When you run --gpus all in a Docker container on WSL2, the NVIDIA Container Toolkit mounts /usr/lib/wsl/lib into the container. This directory contains libcuda.so.1 and friends. For most GPUs, this is enough.

For the RTX 5090, it's not.

The actual driver binaries live in a separate directory: /usr/lib/wsl/drivers/nvmdi.inf_amd64_<hash>. This directory contains the real libcuda.so.1.1, libnvdxgdmal.so.1, libnvidia-ptxjitcompiler.so.1, and other dependencies that the PyTorch CUDA runtime needs to initialize the Blackwell architecture.
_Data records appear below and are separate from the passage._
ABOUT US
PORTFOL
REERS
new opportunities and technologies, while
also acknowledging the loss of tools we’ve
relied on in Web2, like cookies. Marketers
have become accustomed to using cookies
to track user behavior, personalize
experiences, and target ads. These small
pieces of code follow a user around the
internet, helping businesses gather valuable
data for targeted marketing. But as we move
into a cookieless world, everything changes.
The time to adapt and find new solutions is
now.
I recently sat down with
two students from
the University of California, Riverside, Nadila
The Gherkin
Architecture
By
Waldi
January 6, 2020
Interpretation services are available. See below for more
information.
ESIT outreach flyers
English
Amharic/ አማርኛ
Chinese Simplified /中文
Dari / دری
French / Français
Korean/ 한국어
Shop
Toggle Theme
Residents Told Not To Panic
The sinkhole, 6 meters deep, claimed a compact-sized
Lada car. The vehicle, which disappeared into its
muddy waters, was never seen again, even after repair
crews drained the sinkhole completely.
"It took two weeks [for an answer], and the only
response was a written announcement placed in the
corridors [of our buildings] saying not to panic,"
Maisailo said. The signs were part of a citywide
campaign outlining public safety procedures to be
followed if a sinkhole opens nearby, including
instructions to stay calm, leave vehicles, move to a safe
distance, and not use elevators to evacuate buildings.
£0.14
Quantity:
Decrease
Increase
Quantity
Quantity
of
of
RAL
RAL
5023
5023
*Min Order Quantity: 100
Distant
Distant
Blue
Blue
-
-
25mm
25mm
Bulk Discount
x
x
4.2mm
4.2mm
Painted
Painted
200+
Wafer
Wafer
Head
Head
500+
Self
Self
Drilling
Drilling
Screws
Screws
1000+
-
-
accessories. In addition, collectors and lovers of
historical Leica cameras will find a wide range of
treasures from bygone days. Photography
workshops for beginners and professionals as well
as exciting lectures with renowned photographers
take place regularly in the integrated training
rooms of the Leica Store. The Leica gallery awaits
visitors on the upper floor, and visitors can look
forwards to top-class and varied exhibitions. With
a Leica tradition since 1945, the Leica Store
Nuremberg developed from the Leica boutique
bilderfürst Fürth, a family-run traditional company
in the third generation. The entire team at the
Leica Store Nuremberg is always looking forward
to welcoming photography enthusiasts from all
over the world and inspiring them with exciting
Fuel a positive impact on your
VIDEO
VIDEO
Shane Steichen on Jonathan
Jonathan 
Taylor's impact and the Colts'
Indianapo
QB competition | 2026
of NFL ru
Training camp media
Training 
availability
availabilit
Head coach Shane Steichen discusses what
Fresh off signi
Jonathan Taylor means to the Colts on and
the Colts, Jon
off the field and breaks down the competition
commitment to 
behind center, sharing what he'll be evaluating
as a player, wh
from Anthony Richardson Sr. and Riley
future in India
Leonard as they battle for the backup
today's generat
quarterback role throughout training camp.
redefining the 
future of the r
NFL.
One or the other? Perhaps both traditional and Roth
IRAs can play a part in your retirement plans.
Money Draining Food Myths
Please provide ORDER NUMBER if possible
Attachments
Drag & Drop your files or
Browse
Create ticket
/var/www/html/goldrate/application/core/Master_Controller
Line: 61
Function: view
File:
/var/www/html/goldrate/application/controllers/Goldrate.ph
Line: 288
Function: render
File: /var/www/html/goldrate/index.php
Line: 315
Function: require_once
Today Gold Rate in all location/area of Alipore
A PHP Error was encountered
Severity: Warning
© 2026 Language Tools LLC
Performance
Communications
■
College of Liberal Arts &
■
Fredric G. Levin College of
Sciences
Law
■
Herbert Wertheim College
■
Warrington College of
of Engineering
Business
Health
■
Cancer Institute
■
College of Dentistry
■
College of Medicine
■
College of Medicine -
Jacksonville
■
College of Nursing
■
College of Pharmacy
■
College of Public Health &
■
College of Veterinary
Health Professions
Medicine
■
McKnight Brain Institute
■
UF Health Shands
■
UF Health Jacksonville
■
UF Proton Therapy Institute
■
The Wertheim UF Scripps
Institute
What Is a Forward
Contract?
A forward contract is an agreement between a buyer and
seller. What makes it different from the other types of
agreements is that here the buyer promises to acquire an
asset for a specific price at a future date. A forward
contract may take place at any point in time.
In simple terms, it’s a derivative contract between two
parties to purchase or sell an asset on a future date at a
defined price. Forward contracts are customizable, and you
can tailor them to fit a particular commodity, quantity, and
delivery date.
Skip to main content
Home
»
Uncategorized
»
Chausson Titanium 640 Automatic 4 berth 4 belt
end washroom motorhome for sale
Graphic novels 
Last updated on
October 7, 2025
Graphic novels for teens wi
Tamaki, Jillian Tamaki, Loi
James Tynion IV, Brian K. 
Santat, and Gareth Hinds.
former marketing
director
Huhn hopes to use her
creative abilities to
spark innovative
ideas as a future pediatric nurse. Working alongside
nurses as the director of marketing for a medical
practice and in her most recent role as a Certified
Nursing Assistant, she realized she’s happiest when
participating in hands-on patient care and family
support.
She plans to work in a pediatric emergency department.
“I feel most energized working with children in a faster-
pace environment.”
Without mounting this directory AND setting LD_LIBRARY_PATH to include it, PyTorch's CUDA initialization hits a dead end -- it finds libcuda.so.1 but can't resolve the sm_120-specific symbols.

The Solution: `gpu-run`

Here's the function that makes everything work:

gpu-run () {
  local D BN
  D=$(ls -d /usr/lib/wsl/drivers/nvmdi.inf_amd64_* | head -n1) || return 1
  BN=$(basename "$D")
  echo "Using driver path: $D"
  docker run --rm --gpus all \
    -v /usr/lib/wsl/lib:/usr/lib/wsl/lib:ro \
    -v "$D":/usr/lib/wsl/drivers/"$BN":ro \
    -e LD_LIBRARY_PATH=/usr/lib/wsl/lib:/usr/lib/wsl/drivers/"$BN" \
    "$@"
}

What this does:

Finds the driver directory dynamically -- the hash suffix changes with driver updates
Mounts both WSL lib paths -- the standard /usr/lib/wsl/lib AND the driver-specific directory
Sets LD_LIBRARY_PATH to prioritize these paths for symbol resolution

Verification:

source gpu-run.sh
gpu-run torch-wsl-cu128 python3 -c "
import torch
print('PyTorch:', torch.__version__)
print('CUDA available:', torch.cuda.is_available())
print('GPU:', torch.cuda.get_device_name(0))
print('VRAM:', torch.cuda.get_device_properties(0).total_mem // 1024**3, 'GB')
"

Output:

Using driver path: /usr/lib/wsl/drivers/nvmdi.inf_amd64_fb80e95fa979ce23
PyTorch: 2.9.0.dev20250812+cu128
CUDA available: True
GPU: NVIDIA GeForce RTX 5090
VRAM: 32 GB

The Dockerfile Template

Every AI service in my stack uses a variation of this base:

FROM nvidia/cuda:12.8.0-devel-ubuntu22.04

ENV TZ=Asia/Tokyo
ENV DEBIAN_FRONTEND=noninteractive
ENV PYTHONUNBUFFERED=1
ENV CUDA_HOME=/usr/local/cuda

RUN ln -snf /usr/share/zoneinfo/$TZ /etc/localtime && echo $TZ > /etc/timezone

RUN apt-get update && apt-get install -y --no-install-recommends \
    python3 python3-pip python3-dev git ffmpeg ca-certificates \
    build-essential cmake ninja-build libsndfile1 \
    && rm -rf /var/lib/apt/lists/*

RUN pip3 install --upgrade pip
RUN pip3 install --no-cache-dir numpy==1.26.4

RUN pip3 install --no-cache-dir --pre \
    torch torchvision torchaudio \
    --index-url https://download.pytorch.org/whl/nightly/cu128

RUN python3 -c "import torch; print('PyTorch:', torch.__version__); assert 'cu128' in torch.__version__"

WORKDIR /app

Key decisions:

nvidia/cuda:12.8.0-devel-ubuntu22.04 -- CUDA 12.8 is the minimum for sm_120. Using devel (not runtime) because some AI frameworks compile CUDA extensions at build time.
PyTorch nightly cu128 -- as of early 2026, stable PyTorch still has incomplete Blackwell support. Nightly cu128 is non-negotiable.
numpy pinned to 1.26.4 -- numpy 2.x breaks several AI frameworks that haven't updated their C extensions.
Install torch LAST -- many requirements.txt files include torch. If you install dependencies first, they'll pull in a stable torch that doesn't support sm_120. Always install your carefully selected torch version as the final step.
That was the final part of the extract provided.